Uterine Fibroids: 4 Exercises to Try

Uterine Fibroids: 4 Exercises to Try

It can be tough to find the right exercise if you live with uterine fibroids. But by listening to your body, you can find an activity that allows you to meet your fitness goals.

Developing a strong relationship with your doctor can help you get the benefits of exercise as you manage symptoms of uterine fibroids.

Uterine fibroids often cause heavy menstrual bleeding and bleeding between periods. Some people have anemia because of this blood loss, which often causes fatigue and weakness.

Pelvic pain, pressure in the abdominal area, and lower back pain from fibroids can make exercise difficult. But aside from the overall health benefits, exercise might actually reduce fibroid risk, thereby helping to improve symptoms.

the Centers for Disease Control and Prevention (CDC) recommends 150 minutes of moderate aerobic activity a week, along with 2 days a week of muscle-strengthening activities. However, these recommendations are for everyone and not specific to people with heavy menstrual bleeding or fibroids.

The CDC also recommends starting slow and choosing an activity that’s right for your fitness level. When you’re first starting out, as little as 5 minutes a day can help establish a routine.

Many menstruating people — whether they have heavy bleeding or not — experience changes in energy levels during their menstrual cycles. You can listen to your body about the type and intensity of exercise and switch things up to adapt to your comfort level.

There are several exercises you can use to stay active, even if you have heavy bleeding or other uterine fibroid symptoms. You can adjust any of these to find the right intensity and frequency to fit how you’re feeling on a given day.

The following exercises may help ease the symptoms caused by uterine fibroids. Many of these symptoms are also the same symptoms people experience during their menstrual cycles, with or without fibroids.

Yoga

Holding yoga postures can help increase balance and flexibility. This practice can also help reduce back pain, perhaps in part because it relieves muscle tension.

Yoga is also a way to relax, and relaxation techniques can help you manage uterine fibroid-related pain.

stretching

Stretching offers many of the same benefits as yoga, including flexibility and the potential for relaxation. It can also decrease muscle stiffness, making it easier to engage in other kinds of physical activity.

You might consider static stretching, where you hold a certain position for up to 45 seconds, or dynamic stretching, where you move your joints through entire ranges of motion.

jogging or running

Both jogging and running can increase heart health and promote a moderate weight. It’s a good idea to find proper shoes and warm-up before jogging to prevent injury.

One of the best things about jogging is that it’s easy to modify, depending on your energy levels and experience of pain or bleeding. You can also get your heart rate up with a brisk walk and can increase the pace when you feel comfortable doing so.

weight lifting

Lifting light weights can increase muscle tone and strength.

according to a 2021 study, it can also contribute to a reduction in abdominal fat. That study found aerobic training combined with resistance training was more effective than aerobic training or resistance training alone.

Resistance bands or light weights may be enough to provide benefit.

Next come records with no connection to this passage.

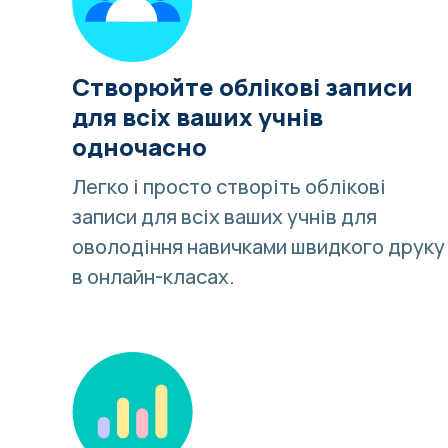
Створюйте облікові записи
для всіх ваших учнів
одночасно
Легко і просто створіть облікові
записи для всіх ваших учнів для
оволодіння навичками швидкого друку
в онлайн-класах.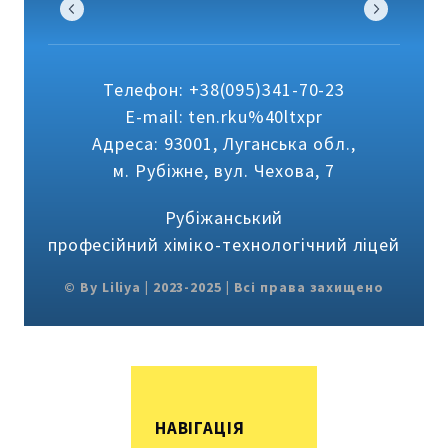
Телефон: +38(095)341-70-23
E-mail: ten.rku%40ltxpr
Адреса: 93001, Луганська обл.,
м. Рубіжне, вул. Чехова, 7
Рубіжанський
професійний хіміко-технологічний ліцей
© By Liliya | 2023-2025 | Всі права захищено
НАВІГАЦІЯ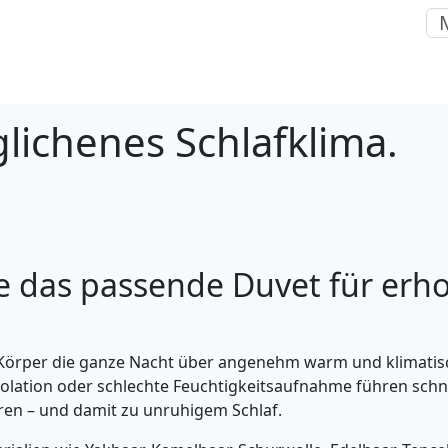
lichenes Schlafklima.
e das passende Duvet für erh
n Körper die ganze Nacht über angenehm warm und klimatis
Isolation oder schlechte Feuchtigkeitsaufnahme führen schn
ren – und damit zu unruhigem Schlaf.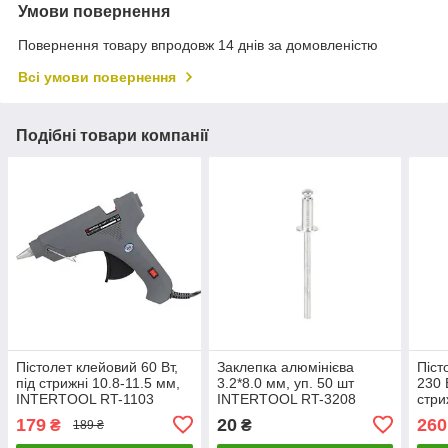
Умови повернення
Повернення товару впродовж 14 днів за домовленістю
Всі умови повернення
Подібні товари компанії
Пістолет клейовий 60 Вт,
Заклепка алюмінієва
Піст
під стрижні 10.8-11.5 мм,
3.2*8.0 мм, уп. 50 шт
230 
INTERTOOL RT-1103
INTERTOOL RT-3208
стри
LuxPrice
LuxPrice
16.5
179
20
260
₴
₴
189 ₴
1102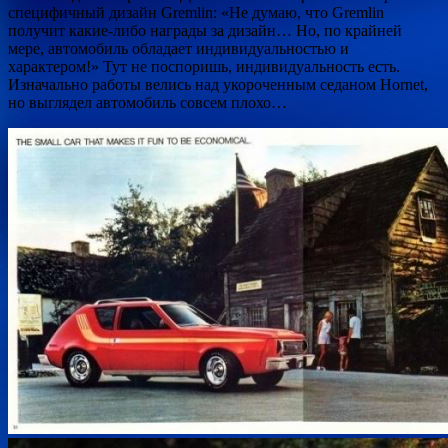
специфичный дизайн Gremlin: «Не думаю, что Gremlin
получит какие-либо награды за дизайн… Но, по крайней
мере, автомобиль обладает индивидуальностью и
характером!» Тут не поспоришь, индивидуальность есть.
Изначально работы велись над укороченным седаном Hornet,
но выглядел автомобиль совсем плохо…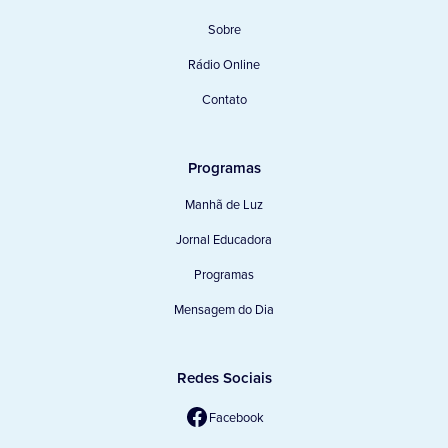
Sobre
Rádio Online
Contato
Programas
Manhã de Luz
Jornal Educadora
Programas
Mensagem do Dia
Redes Sociais
Facebook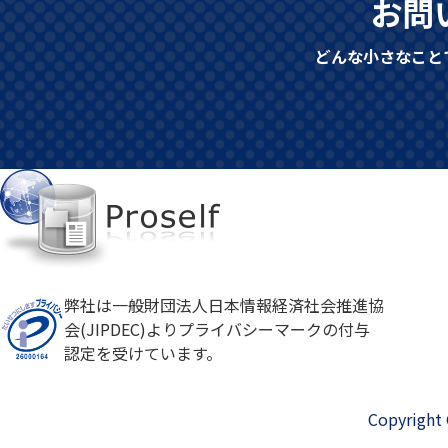
お問
どんな小さなこと
弊社は一般財団法人日本情報経済社会推進協
会(JIPDEC)よりプライバシーマークの付与
認定を受けています。
Copyright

Some exercises can be tough on your body if you’re experiencing heavy bleeding. Reconsider these workouts during those times, or talk with your doctor about what might work for you.

Crunches or situps

Traditional abdominal exercises might cause pain and pressure if you have fibroids or experience heavy bleeding. You may want to try an alternative core strengthening exercise, such as a plank.

HIIT workouts

High intensity interval training (HIIT) involves short bursts of intense exercise followed by recovery periods. Although the workout can offer benefits to some people, it can be too intense for people who are just getting back into fitness.

If you’re feeling low on energy due to heavy menstrual bleeding or uterine fibroid-related discomfort, a HIIT workout may result in overexertion. But if you’re feeling OK, you can do a HIIT workout. The most important thing is to listen to your body.

It is often beneficial to listen to your body as you exercise. If you experience pain or discomfort, consider stopping, reducing intensity, or changing the type of activity.

The American College of Obstetricians and Gynecologists (ACOG) has these additional recommendations:

  • Choose activities that match your fitness level.
  • Exercise in a safe place with safe equipment.
  • Use special equipment as recommended.
  • Avoid excessive activity.

To ease your body through periods of exercise, you might want to take over-the-counter pain relievers. Your doctor can offer advice specific to you.

Although many people find ibuprofen is effective for heavy bleeding, this can actually make bleeding worse for others.

Talk with your doctor about any changes you experience during a new exercise routine. They can help you manage your symptoms.

Exercise can be an important part of uterine fibroid prevention and management.

Modifiable activities that contribute to cardiovascular health and muscle strength are some of the best for people with fibroids.

You can manage many symptoms at home with over-the-counter medications and get medical advice for handling any changes you experience after exercise.